Raising public sector wages promotes good PR, but there is no long-term plan

During Boris Johnson’s leadership campaign last summer, the health secretary, Matt Hancock, told us Johnson would “show some love” to public sector workers by giving them a proper pay rise.

Perhaps unsurprisingly, Johnson’s love turns out to be more style than substance – something showy that expects adoring headlines in return for delivering the bare minimum.

After all, the big reward for some of the coronavirus “heroes” is not really that much of a doozy, even in the short term. All the government announced on Tuesday is that it would listen to the independent “pay review” bodies that decide what a reasonable pay rise is, for some public sector workers in England. There’s no new bonus or special reward for the teachers, hospital consultants and police officers who put their lives on the line to keep the country running.

It’s a bit like someone “showing you love” by doing the dishes occasionally and staying vaguely faithful. Good start, but you might hope for a little more. Especially after you’ve just saved their life. And especially after you’ve been treated miserably for nearly a decade, with public sector workers’ wages frozen for two years up to 2013, then capped at 1% “rises” (well below inflation) for five more. The combined effect of these real-terms cuts meant that by 2018 a worker on the average public sector wage had nearly £7,000 less buying power a year than they had in 2009, according to the public sector union Unison. The new blueprint won’t restore real public sector wages to pre-crash levels, economists agree. And it offers nothing at all to many key workers, including local government workers and job centre staff. Then there are the social care workers, adrift in the private sector, who will remain reliant on nothing more than national minimum wage protection, the minister for crime and policing, Kit Malthouse, has made clear.

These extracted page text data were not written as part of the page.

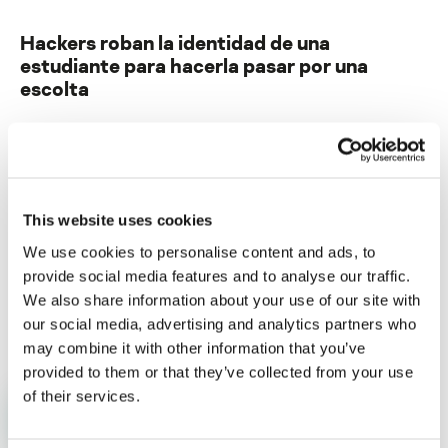
Hackers roban la identidad de una
estudiante para hacerla pasar por una
escolta
Su dirección de correo electrónico no será publicada.
Los
campos obligatorios están marcados con
*
This website uses cookies
We use cookies to personalise content and ads, to
provide social media features and to analyse our traffic.
We also share information about your use of our site with
Nombre
*
Correo electrónico
*
our social media, advertising and analytics partners who
may combine it with other information that you’ve
provided to them or that they’ve collected from your use
of their services.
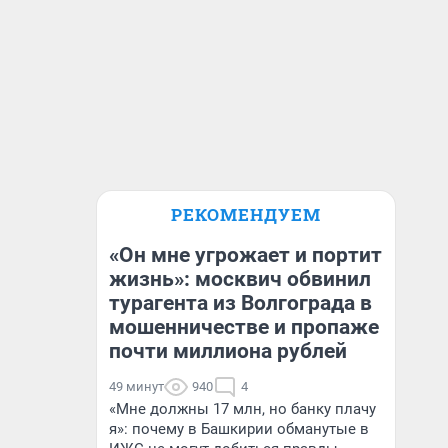
РЕКОМЕНДУЕМ
«Он мне угрожает и портит
жизнь»: москвич обвинил
турагента из Волгограда в
мошенничестве и пропаже
почти миллиона рублей
49 минут
940
4
«Мне должны 17 млн, но банку плачу
я»: почему в Башкирии обманутые в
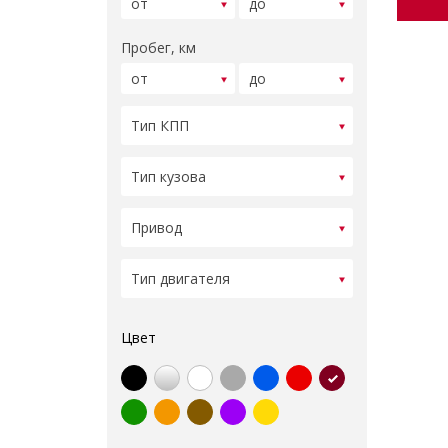
Пробег, км
Цвет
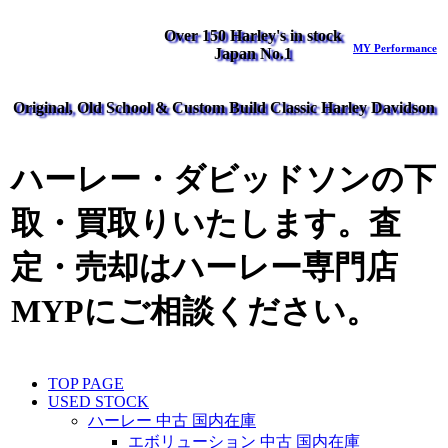
Over 150 Harley's in stock
MY Performance
Japan No.1
Original, Old School & Custom Build Classic Harley Davidson
ハーレー・ダビッドソンの下
取・買取りいたします。査
定・売却はハーレー専門店
MYPにご相談ください。
TOP PAGE
USED STOCK
ハーレー 中古 国内在庫
エボリューション 中古 国内在庫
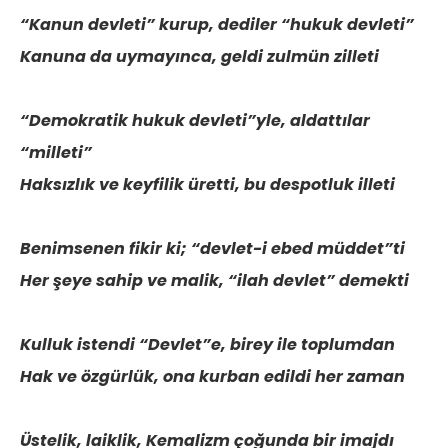
“Kanun devleti” kurup, dediler “hukuk devleti”
Kanuna da uymayınca, geldi zulmün zilleti
“Demokratik hukuk devleti”yle, aldattılar
“milleti”
Haksızlık ve keyfilik üretti, bu despotluk illeti
Benimsenen fikir ki; “devlet-i ebed müddet”ti
Her şeye sahip ve malik, “ilah devlet” demekti
Kulluk istendi “Devlet”e, birey ile toplumdan
Hak ve özgürlük, ona kurban edildi her zaman
Üstelik, laiklik, Kemalizm çoğunda bir imajdı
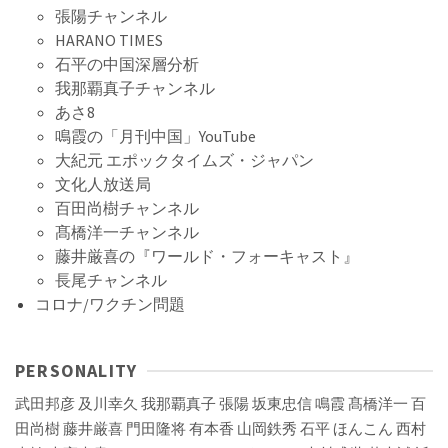
張陽チャンネル
HARANO TIMES
石平の中国深層分析
我那覇真子チャンネル
あさ8
鳴霞の「月刊中国」YouTube
大紀元 エポックタイムズ・ジャパン
文化人放送局
百田尚樹チャンネル
髙橋洋一チャンネル
藤井厳喜の『ワールド・フォーキャスト』
長尾チャンネル
コロナ/ワクチン問題
PERSONALITY
武田邦彦
及川幸久
我那覇真子
張陽
坂東忠信
鳴霞
髙橋洋一
百
田尚樹
藤井厳喜
門田隆将
有本香
山岡鉄秀
石平
ほんこん
西村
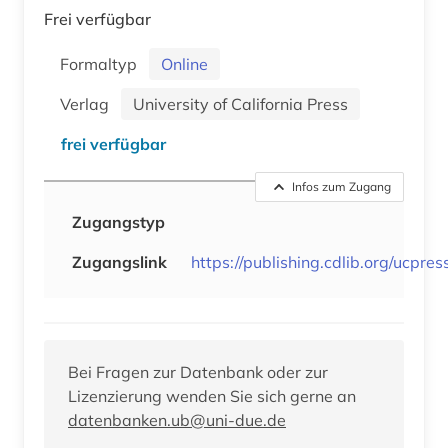
Frei verfügbar
Formaltyp
Online
Verlag
University of California Press
frei verfügbar
Infos zum Zugang
Zugangstyp
Zugangslink
https://publishing.cdlib.org/ucpres
Bei Fragen zur Datenbank oder zur
Lizenzierung wenden Sie sich gerne an
datenbanken.ub@uni-due.de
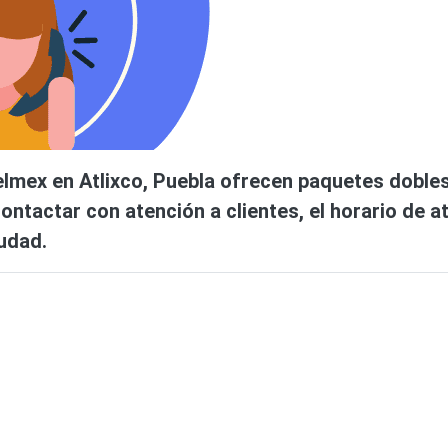
elmex en Atlixco, Puebla ofrecen paquetes dobles 
ntactar con atención a clientes, el horario de a
udad.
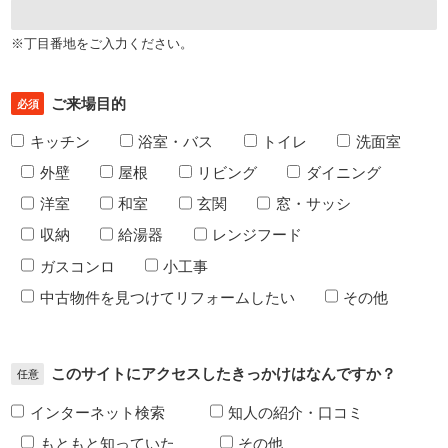
※丁目番地をご入力ください。
ご来場目的
必須
キッチン
浴室・バス
トイレ
洗面室
外壁
屋根
リビング
ダイニング
洋室
和室
玄関
窓・サッシ
収納
給湯器
レンジフード
ガスコンロ
小工事
中古物件を見つけてリフォームしたい
その他
このサイトにアクセスしたきっかけはなんですか？
任意
インターネット検索
知人の紹介・口コミ
もともと知っていた
その他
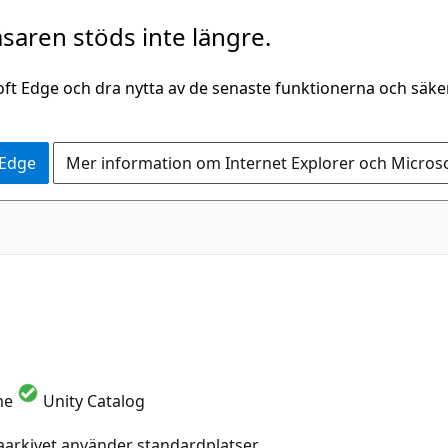
saren stöds inte längre.
oft Edge och dra nytta av de senaste funktionerna och säk
 Edge
Mer information om Internet Explorer och Micros
me
Unity Catalog
aarkivet använder standardplatser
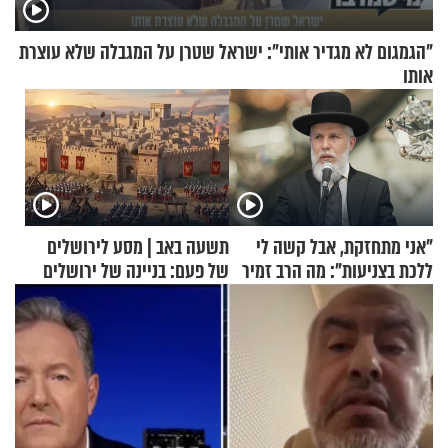
"הגמגום לא מגדיר אותי": ישראל שטרן על המגבלה שלא עוצרת
אותו
"אני מתחזקת, אבל קשה לי
תשעה באב | מסע לירושלים
ללכת בצניעות": מה הרב זמיר
של פעם: בניינה של ירושלים
כהן המליץ לה לעשות?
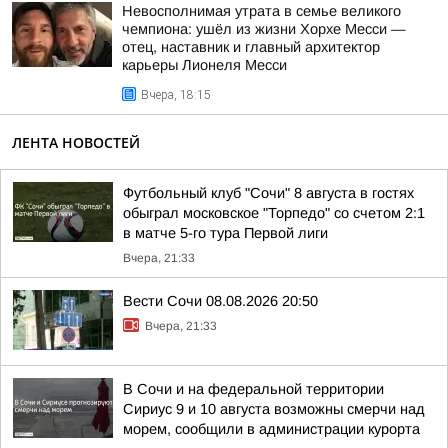
Невосполнимая утрата в семье великого
чемпиона: ушёл из жизни Хорхе Месси —
отец, наставник и главный архитектор
карьеры Лионеля Месси
Вчера, 18:15
ЛЕНТА НОВОСТЕЙ
Футбольный клуб "Сочи" 8 августа в гостях
обыграл московское "Торпедо" со счетом 2:1
в матче 5-го тура Первой лиги
Вчера, 21:33
Вести Сочи 08.08.2026 20:50
Вчера, 21:33
В Сочи и на федеральной территории
Сириус 9 и 10 августа возможны смерчи над
морем, сообщили в администрации курорта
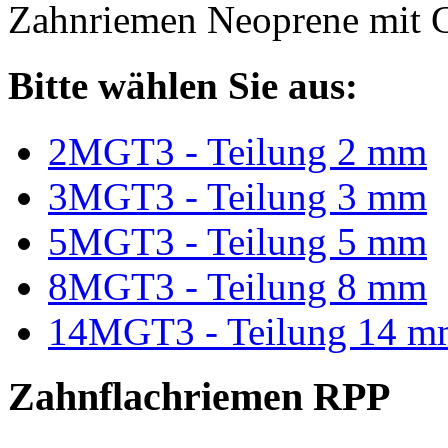
Zahnriemen Neoprene mit G
Bitte wählen Sie aus:
2MGT3 - Teilung 2 mm
3MGT3 - Teilung 3 mm
5MGT3 - Teilung 5 mm
8MGT3 - Teilung 8 mm
14MGT3 - Teilung 14 m
Zahnflachriemen RPP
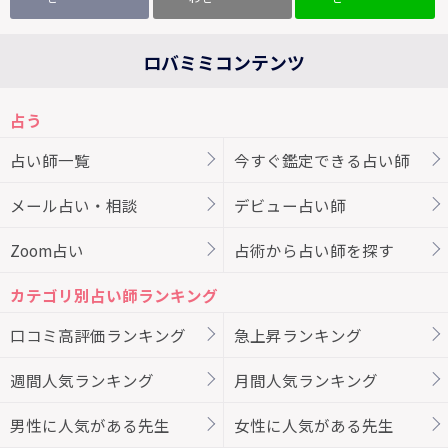
ロバミミコンテンツ
占う
占い師一覧
今すぐ鑑定できる占い師
メール占い・相談
デビュー占い師
Zoom占い
占術から占い師を探す
カテゴリ別占い師ランキング
口コミ高評価ランキング
急上昇ランキング
週間人気ランキング
月間人気ランキング
男性に人気がある先生
女性に人気がある先生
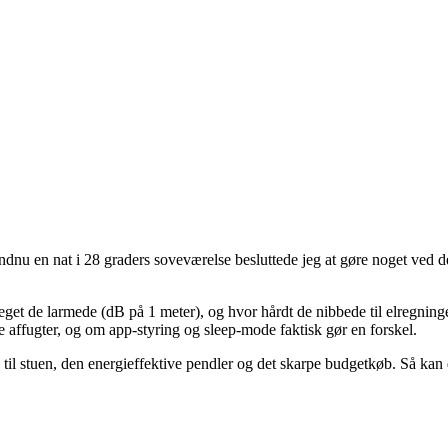
ndnu en nat i 28 graders soveværelse besluttede jeg at gøre noget ved de
eget de larmede (dB på 1 meter), og hvor hårdt de nibbede til elregninge
e affugter, og om app-styring og sleep-mode faktisk gør en forskel.
ne til stuen, den energieffektive pendler og det skarpe budgetkøb. Så kan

Nor is there any post-Covid-19 pay rise on offer for GPs, junior doctors, nurses, hospital support staff or many other NHS professionals. These groups are excluded because most NHS staff are already tied into a deal giving them a 6.5% increase over three years (doctors are subject to different arrangements). The government talks this up, telling us that under the existing NHS deal, “nurses who are still moving up their pay structures will get an average raise of 4.4%”. But many experienced nurses aren’t in this situation and have instead been stuck at the top of their pay band for years, seeing their real-terms pay decline. Indeed, the NHS deal being used to justify the latest exclusions was itself missold in a similar fashion back in 2018. There was an outcry from nurses when, after firm promises that every single nurse would get at least a 3% raise in year one, an openDemocracy investigation revealed that many, particularly the more experienced, were getting nothing of the sort. As Nurses United UK point out, the reality is that nurses, like other public sector workers, are in effect 20% behind where they were 10 years ago.

While boosting pay for new teachers and nurses does help younger workers and meet government manifesto promises on recruitment, it does little to retain experienced and highly trained professionals. Shockingly high numbers of teachers and nurses are already quitting the professions early, as they realise their dedication is being taken for granted.

A small measure of pay increases did prompt relief in some quarters, of course, given that in May Rishi Sunak’s Treasury team trailed the prospect of yet another public sector pay freeze to pay the costs of coronavirus. Even here, to signal misery ahead for long-suffering public sector workers, regardless of whether it has materialised, seemed unduly callous.

Alarmingly, there’s also not enough new money to pay for all the headline raises. The money needs to come from within existing budgets, the Treasury has confirmed. There is some new money. Some of these raises – such as those for teachers – have actually been known about for months, and some budget has been allocated already. But not enough – for example, one in four schools are getting less than half the additional funding that they’ll need to pay for the salary increases, the Times Educational Supplement reported in January, with many warning they were going to have to cut teaching assistants or even school hours as a result.

But the most serious red flag is that it’s all very short term. The announcement ended with the following warning: “The coronavirus is having a very significant impact on the economy, labour market and the fiscal position, and the government will need to continue to take this into account in agreeing future public sector pay awards.”

Shortly after all the glowing headlines on public sector pay, the Treasury launched the autumn comprehensive spending review. Here it warned that “we must exercise restraint in future public sector pay awards” to ensure “fairness” and “parity” with the private sector, where, the Treasury helpfully points out, wages have fallen 1.2% in the year to May 2020.

Amid all these apparent displays of love, the wedding celebrations and applause are somewhat overshadowed by the lawyers hovering at the back of the reception, waving their pre-nups. But what did you expect from Johnson, a long-term commitment?